[ntp:questions] NTP absolute accuracy?
Todd Glassey
tglassey at earthlink.net
Mon Nov 2 17:33:33 UTC 2009
RedGrittyBrick wrote:
> Unruh wrote:
>
>> "David J Taylor" <david-taylor at blueyonder.not-this-bit.nor-this.co.uk.invalid> writes:
>>
>>
>>> At source, it's recently been within about 10 microseconds:
>>>
>> Sorry, at 10usec, the distance away of the transmitter must be less than 3 km.
>>
>
> At *source*, the distance to the transmitter must surely be a lot less
> than 3 km :-)
>
> According to the National Physics Laboratory "Every UTC second is marked
> by an 'off' preceded by at least 500 ms of carrier, and this second
> marker is transmitted with an accuracy better than ±1 ms." from which I
> conclude it's never going to to be more accurate than a few ms at
> *receiver*.
>
Yea - every TAI second is what they mean. UTC is a calculated value
which is published after the fact and sets the TOD at a particular
instant some 25 to 30 days previous.
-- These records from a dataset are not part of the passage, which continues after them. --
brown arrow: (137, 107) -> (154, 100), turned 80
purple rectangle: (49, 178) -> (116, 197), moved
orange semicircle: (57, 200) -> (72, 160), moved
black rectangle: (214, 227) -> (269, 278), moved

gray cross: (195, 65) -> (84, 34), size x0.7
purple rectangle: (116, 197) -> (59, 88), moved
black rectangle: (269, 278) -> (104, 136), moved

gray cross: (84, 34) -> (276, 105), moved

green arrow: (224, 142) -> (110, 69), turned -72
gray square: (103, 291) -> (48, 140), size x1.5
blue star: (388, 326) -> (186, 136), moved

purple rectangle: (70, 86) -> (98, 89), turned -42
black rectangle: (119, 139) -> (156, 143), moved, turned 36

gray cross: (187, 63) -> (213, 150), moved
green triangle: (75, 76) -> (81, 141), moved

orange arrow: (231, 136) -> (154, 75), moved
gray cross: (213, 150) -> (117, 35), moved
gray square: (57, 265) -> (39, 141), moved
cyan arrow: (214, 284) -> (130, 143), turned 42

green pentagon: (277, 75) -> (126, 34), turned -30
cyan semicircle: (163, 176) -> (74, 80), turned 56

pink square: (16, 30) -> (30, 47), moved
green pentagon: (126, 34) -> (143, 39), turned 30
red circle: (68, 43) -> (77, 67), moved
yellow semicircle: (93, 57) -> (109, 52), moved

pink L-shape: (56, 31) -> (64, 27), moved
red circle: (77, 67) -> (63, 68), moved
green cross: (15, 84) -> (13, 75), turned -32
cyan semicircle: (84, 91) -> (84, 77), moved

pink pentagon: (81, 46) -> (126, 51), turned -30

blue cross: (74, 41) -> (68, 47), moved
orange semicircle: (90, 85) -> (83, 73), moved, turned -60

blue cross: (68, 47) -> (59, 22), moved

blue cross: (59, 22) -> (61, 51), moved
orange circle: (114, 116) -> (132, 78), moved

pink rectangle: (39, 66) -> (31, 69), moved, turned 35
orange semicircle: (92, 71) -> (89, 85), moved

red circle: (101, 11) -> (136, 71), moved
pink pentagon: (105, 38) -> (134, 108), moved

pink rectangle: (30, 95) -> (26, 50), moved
From that point onward until the
next UTC fixing per schedule T the time is measured in incremental TAI
seconds per the convention of the Meter's definition of the Second.
Todd
> Someone has compared a KHz radio time signal from DCF with the GHz radio
> time signals from GPS: http://www.hopf-time.com/en/dcf-gps.htm. I
> imagine MSF accuracy is similar to DCF.